Aşağıda açıklanan gerekçelerle İstanbul Bölge Adliye Mahkemesi 37. Hukuk Dairesi'nin istinaf başvurusunun esastan ret kararı kaldırıldıktan sonra Bakırköy 7. Asliye Hukuk Mahkemesinin 2009/225 E- 2016/438 K. sayılı kararının incelenmesinde,
Dosya kapsamına göre; davaya konu Bağcılar ilçesi Kirazlı Köyü 3054 ada 1 parsel sayılı taşınmazın Bağcılar 1. İcra Müdürlüğü'nün 2005/6718 Esas sayılı dosyasına istinaden icra kaşesi- mührü- icra müdürünün imzası sahte olarak temin edilerek cebri icra yolu ile ...' a satışının yapıldığına dair sahte evrak düzenlendiği, sahte olarak üretilen cebri icra yolu ile tescil yazısına dayalı olarak dava konusu taşınmazın tapuda devir ve tescilinin davalı ... adına gerçekleştirildiği, davalı ... tarafından aynı gün ...'ya tapudan satış ve devrinin yapıldığı, davalı ...’un resmi kurumları kullanarak dolandırıcılık suçundan Bakırköy 11. Ağır Ceza Mahkemesi'nin 2007/56 Esas - 2009/25 Karar sayılı ilamı ile mahkumiyetine karar verildiği, tapu malikleri Mehmet Mutlu ve Ahmet Mutlu tarafından yolsuz tescile dayalı olarak ... ve ... aleyhine Bakırköy 10. Asliye Hukuk Mahkemesi'nde tapu iptal ve tescil davasının açıldığı, yapılan yargılama neticesinde Bakırköy 10. Asliye Hukuk Mahkemesi'nin 2007/131 Esas - 2007/152 Karar sayılı ilamı ile davalı ... adına olan tapu kaydının iptali ile 1/2'şer oranda davacılar adına tesciline karar verildiği, hükmün Yargıtay aşamasından geçerek kesinleştiği anlaşılmaktadır.
4721 sayılı TMK'nın sorumluluk kenar başlığını taşıyan 1007. maddesi "Tapu sicilinin tutulmasından doğan bütün zararlardan Devlet sorumludur." hükmünü içermekte olup, bu maddede düzenlenen sorumluluk, kusura dayanmayan (objektif) bir sorumluluk türü olup, tapu sicil müdür ya da memurunun kusuru olsun ya da olmasın, sicilin tutulmasında; kişilerin mal varlığı çıkarlarını koruyan hukuk kurallarına aykırı davranılmış olması yeterlidir.

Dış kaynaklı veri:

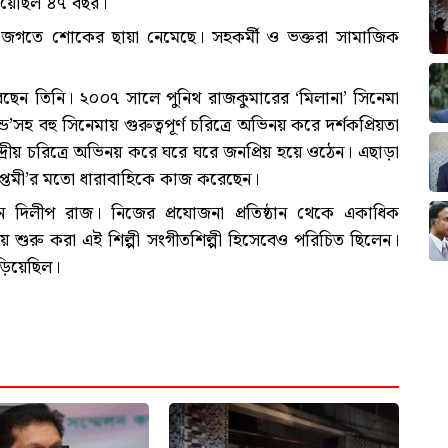
স হয়েছিল ৪৭ বছর।
দন জগতে শোকের ছায়া নেমেছে। সহকর্মী ও ভক্তরা সামাজিক
রেছেন তিনি। ২০০৭ সালে পুনিথ রাজকুমারের ‘মিলানা’ সিনেমা
্ড’সহ বহু সিনেমায় গুরুত্বপূর্ণ চরিত্রে অভিনয় করে দর্শকপ্রিয়তা
্দ্রীয় চরিত্রে অভিনয় করে ঘরে ঘরে জনপ্রিয় হয়ে ওঠেন। এছাড়া
‘রথসপ্তমী’র মতো ধারাবাহিকে কাজ করেছেন।
দিলীপ রাজ। নিজের প্রযোজনা প্রতিষ্ঠান থেকে একাধিক
য় শুরু করা এই শিল্পী সংগীতশিল্পী হিসেবেও পরিচিত ছিলেন।
ুড়িয়েছিল।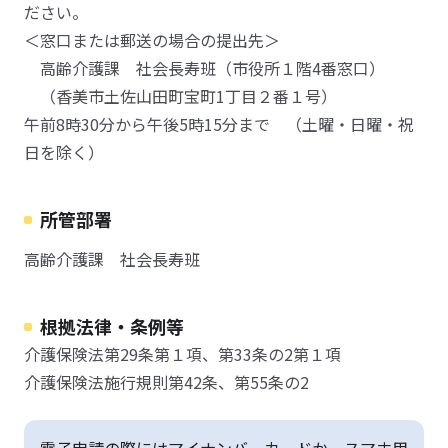
ださい。
＜窓口または郵送の場合の提出先＞
高齢介護課 社会長寿班（市役所１階4番窓口）
（香美市土佐山田町宝町1丁目２番１号）
午前8時30分から午後5時15分まで （土曜・日曜・祝
日を除く）
所管部署
高齢介護課 社会長寿班
根拠法律・条例等
介護保険法第29条第１項、第33条の2第１項
介護保険法施行規則第42条、第55条の2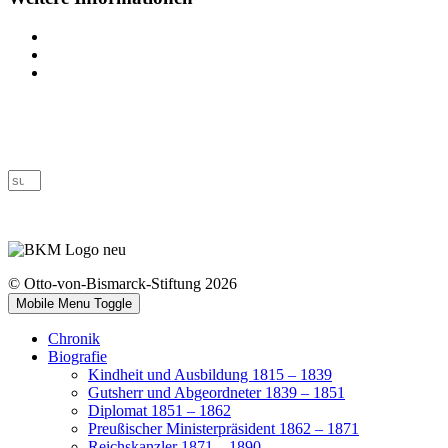
Impressum
Datenschutz
Barrierefreiheit
© Otto-von-Bismarck-Stiftung 2026
Mobile Menu Toggle
Chronik
Biografie
Kindheit und Ausbildung 1815 – 1839
Gutsherr und Abgeordneter 1839 – 1851
Diplomat 1851 – 1862
Preußischer Ministerpräsident 1862 – 1871
Reichskanzler 1871 – 1890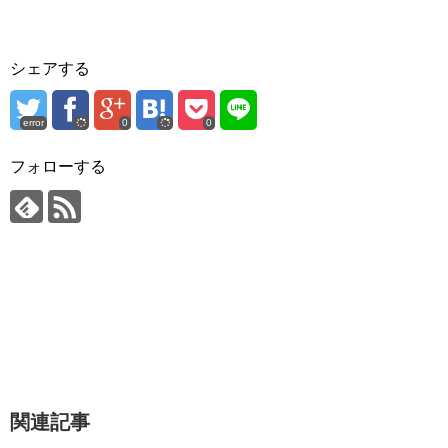
シェアする
error
0
0
フォローする
関連記事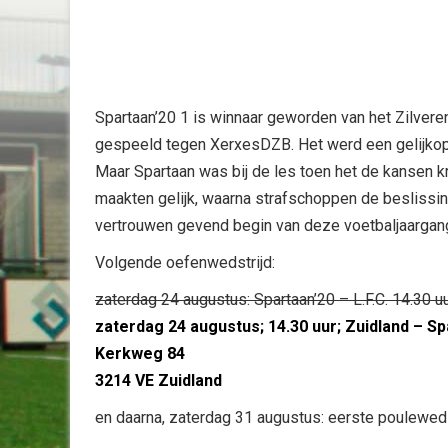
Spartaan’20 1 is winnaar geworden van het Zilver
gespeeld tegen XerxesDZB. Het werd een gelijkopg
Maar Spartaan was bij de les toen het de kansen 
maakten gelijk, waarna strafschoppen de beslissi
vertrouwen gevend begin van deze voetbaljaargan
Volgende oefenwedstrijd:
zaterdag 24 augustus: Spartaan’20 – L.F.C. 14.30 u
zaterdag 24 augustus; 14.30 uur; Zuidland – Sp
Kerkweg 84
3214 VE Zuidland
en daarna, zaterdag 31 augustus: eerste poulewe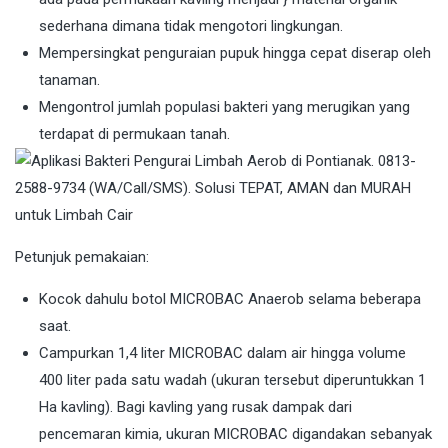
sederhana dimana tidak mengotori lingkungan.
Mempersingkat penguraian pupuk hingga cepat diserap oleh
tanaman.
Mengontrol jumlah populasi bakteri yang merugikan yang
terdapat di permukaan tanah.
Petunjuk pemakaian:
Kocok dahulu botol MICROBAC Anaerob selama beberapa
saat.
Campurkan 1,4 liter MICROBAC dalam air hingga volume
400 liter pada satu wadah (ukuran tersebut diperuntukkan 1
Ha kavling). Bagi kavling yang rusak dampak dari
pencemaran kimia, ukuran MICROBAC digandakan sebanyak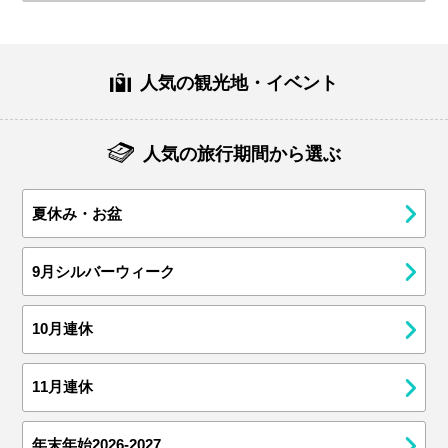
人気の観光地・イベント
人気の旅行期間から選ぶ
夏休み・お盆
9月シルバーウィーク
10月連休
11月連休
年末年始2026-2027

Kusurun varlığı ya da yokluğu Devletin sorumluluğu için önem taşımamakta; sadece, Devletin memuruna rücu halinde iç ilişkide etkili olmaktadır. Bu itibarla yukarıda açıklandığı gibi sahtecilik yapılması nedeniyle davacının uğradığı zarardan TMK’un 1007. maddesi gereğince Devlet sorumludur.
Davanın açıklanan niteliğine göre; davalı olarak Hazinenin taraf gösterilmesi gerekirken, husumetin Hazine yerine temsilcide yanılma sonucu Bağcılar Tapu Sicil Müdürlüğüne izafeten Maliye Hazinesine yöneltildiği, davacı tarafın asıl dava etmek istediğinin, Hazine olduğu belirgin olup, temsilcide yanılma hali bulunduğundan, bu durumun mahkemece re'sen gözetilmesi ve davanın usulünce gerçek hasıma yönlendirilmesi için davacı tarafa olanak sağlanması, Hazine davaya dahil edilerek taraf oluşturulup, savunma ve delilleri sorulduktan sonra tüm deliller birlikte değerlendirilerek davalı ... yönünden ulaşılacak sonuca göre karar verilmesi gerekirken yazılı şekilde hüküm kurulması,
Doğru görülmemiştir.
Davacılar vekillerinin temyiz itirazları yerinde olduğundan Bakırköy 7. Asliye Hukuk Mahkemesinin 2009/225 Esas - 2016/438 Karar sayılı hükmünün açıklanan nedenlerle HMK'nın 371. maddesi uyarınca BOZULMASINA, HMK’nın 373/1. maddesi uyarınca kararın bir örneğinin İstanbul Bölge Adliye Mahkemesi 37. Hukuk Dairesi'ne GÖNDERİLMESİNE, davacılardan peşin alınan temyiz harcının istenildiğinde iadesine ve temyize başvurma harcının Hazineye irad kaydedilmesine,
03/03/2022 gününde oybirliğiyle karar verildi.